Wolfgang Pehnt (1931–2023)
Der Architekturhistoriker und -kritiker, Buchautor zahlloser Standardwerke zur deutschen Architekturgeschichte ist am 15. Oktober 2023 in Heidelberg verstorben 18.10.2023 |„Architektur ist unentrinnbar. Sie erzählt uns, woher wir kommen, und hat Einfluss darauf, wohin wir auf welchen Wegen gehen.“ Nun ist der, der dieses zur Maxime sich selbst erhoben hat, dem Unentrinnbaren erlegen, 92-jährig, am Ende eines erfüllten Autoren-, Forscher-, eben auch Menschenlebens.
Der Architekturhistoriker und -kritiker Wolfgang Pehnt ist im Alter von 92 Jahren am 15. Oktober 2023 in Heidelberg verstorben. Geboren 1931 in Kassel, arbeitete er von 1963 bis 1995 als Redakteur und Leiter der Abteilung Kunst und Literatur im Deutschlandfunk und lehrte später Architekturgeschichte an der Ruhr-Universität Bochum. Er veröffentlichte zahlreiche Bücher, u. a. "Die Architektur des Expressionismus" (1973), "Die Erfindung der Geschichte.
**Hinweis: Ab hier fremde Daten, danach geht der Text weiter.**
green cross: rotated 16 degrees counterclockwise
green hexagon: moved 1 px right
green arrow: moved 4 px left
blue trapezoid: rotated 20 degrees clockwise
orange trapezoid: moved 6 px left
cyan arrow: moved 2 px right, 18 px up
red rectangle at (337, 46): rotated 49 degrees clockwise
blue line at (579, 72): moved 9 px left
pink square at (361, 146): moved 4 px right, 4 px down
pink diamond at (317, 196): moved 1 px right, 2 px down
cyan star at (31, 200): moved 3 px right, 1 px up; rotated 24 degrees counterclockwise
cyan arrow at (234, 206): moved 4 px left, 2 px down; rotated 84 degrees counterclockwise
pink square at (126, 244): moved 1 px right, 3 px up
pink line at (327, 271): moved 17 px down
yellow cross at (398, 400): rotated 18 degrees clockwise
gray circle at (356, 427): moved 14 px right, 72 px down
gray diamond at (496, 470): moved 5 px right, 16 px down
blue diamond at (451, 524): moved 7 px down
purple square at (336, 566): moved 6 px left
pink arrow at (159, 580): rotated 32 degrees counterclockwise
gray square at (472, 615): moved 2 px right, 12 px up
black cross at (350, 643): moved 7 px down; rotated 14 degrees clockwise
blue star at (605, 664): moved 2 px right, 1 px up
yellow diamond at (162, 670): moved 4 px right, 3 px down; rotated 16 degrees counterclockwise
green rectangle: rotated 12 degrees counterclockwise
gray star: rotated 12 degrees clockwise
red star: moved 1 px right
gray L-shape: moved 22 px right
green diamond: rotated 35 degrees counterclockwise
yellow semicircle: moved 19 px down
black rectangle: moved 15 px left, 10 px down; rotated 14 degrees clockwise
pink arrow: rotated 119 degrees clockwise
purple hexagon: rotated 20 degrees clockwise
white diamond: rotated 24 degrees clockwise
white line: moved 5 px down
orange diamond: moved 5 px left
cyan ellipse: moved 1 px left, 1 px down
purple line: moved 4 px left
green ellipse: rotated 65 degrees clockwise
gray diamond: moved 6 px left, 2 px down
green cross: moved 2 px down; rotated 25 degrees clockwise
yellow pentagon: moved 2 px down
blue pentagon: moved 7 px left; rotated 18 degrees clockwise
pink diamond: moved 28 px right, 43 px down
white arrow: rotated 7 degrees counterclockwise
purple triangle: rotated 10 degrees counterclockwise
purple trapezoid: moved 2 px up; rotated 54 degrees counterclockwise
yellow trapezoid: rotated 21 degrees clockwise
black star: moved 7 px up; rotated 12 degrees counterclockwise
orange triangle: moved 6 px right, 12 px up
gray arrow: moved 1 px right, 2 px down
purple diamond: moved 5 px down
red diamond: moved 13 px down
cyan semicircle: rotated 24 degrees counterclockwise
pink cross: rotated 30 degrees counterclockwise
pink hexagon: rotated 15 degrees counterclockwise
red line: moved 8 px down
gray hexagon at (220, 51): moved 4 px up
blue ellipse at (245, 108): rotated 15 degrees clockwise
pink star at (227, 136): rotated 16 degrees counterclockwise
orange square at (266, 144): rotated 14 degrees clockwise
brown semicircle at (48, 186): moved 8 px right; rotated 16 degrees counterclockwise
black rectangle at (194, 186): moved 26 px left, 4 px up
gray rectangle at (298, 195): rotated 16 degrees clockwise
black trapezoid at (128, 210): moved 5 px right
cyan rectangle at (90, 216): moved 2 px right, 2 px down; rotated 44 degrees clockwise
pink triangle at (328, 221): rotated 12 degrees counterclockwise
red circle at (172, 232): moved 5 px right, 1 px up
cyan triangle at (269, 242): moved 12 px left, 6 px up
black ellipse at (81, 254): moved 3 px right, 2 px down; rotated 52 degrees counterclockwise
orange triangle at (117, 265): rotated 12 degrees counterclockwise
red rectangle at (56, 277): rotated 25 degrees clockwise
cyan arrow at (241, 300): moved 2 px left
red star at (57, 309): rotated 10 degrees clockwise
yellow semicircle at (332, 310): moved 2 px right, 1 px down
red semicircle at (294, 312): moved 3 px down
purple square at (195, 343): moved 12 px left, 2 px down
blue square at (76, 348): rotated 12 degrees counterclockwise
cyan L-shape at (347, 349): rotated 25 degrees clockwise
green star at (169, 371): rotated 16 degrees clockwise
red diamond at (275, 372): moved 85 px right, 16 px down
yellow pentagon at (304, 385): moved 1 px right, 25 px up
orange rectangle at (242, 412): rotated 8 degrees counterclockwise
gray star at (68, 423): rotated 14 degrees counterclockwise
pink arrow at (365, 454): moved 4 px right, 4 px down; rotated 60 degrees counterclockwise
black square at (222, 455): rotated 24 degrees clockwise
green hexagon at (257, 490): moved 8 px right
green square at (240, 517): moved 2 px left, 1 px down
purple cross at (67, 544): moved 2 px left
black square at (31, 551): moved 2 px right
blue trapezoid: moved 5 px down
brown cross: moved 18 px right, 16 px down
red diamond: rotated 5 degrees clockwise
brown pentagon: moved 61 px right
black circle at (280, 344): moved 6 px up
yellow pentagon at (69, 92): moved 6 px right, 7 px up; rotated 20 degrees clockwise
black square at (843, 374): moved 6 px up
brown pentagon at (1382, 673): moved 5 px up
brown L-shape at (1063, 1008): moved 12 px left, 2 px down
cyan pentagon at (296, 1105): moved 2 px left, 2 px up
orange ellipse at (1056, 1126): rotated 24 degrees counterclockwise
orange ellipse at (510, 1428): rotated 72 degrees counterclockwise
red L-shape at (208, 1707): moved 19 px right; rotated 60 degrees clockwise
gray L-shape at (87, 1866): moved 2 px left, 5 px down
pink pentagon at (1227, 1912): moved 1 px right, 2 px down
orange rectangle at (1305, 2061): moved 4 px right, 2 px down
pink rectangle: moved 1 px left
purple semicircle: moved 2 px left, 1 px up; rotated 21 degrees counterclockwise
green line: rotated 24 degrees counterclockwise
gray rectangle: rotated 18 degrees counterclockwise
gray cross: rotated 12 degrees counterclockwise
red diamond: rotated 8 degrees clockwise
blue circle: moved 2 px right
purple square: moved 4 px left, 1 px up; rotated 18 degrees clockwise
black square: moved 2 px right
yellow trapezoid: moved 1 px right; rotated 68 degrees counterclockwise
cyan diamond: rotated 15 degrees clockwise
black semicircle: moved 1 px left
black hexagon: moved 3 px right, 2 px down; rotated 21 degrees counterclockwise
Aufsätze und Gespräche zur Architektur unseres Jahrhunderts (1989)", "Deutsche Architektur seit 1900" (2005) oder zuletzt "Städtebau des Erinnerns" (2021) sowie Monografien über Rudolf Schwarz, Gottfried und Paul Böhm, Hans Poelzig oder zu Einzelarbeiten von Hans Hollein und Karl-Josef Schattner.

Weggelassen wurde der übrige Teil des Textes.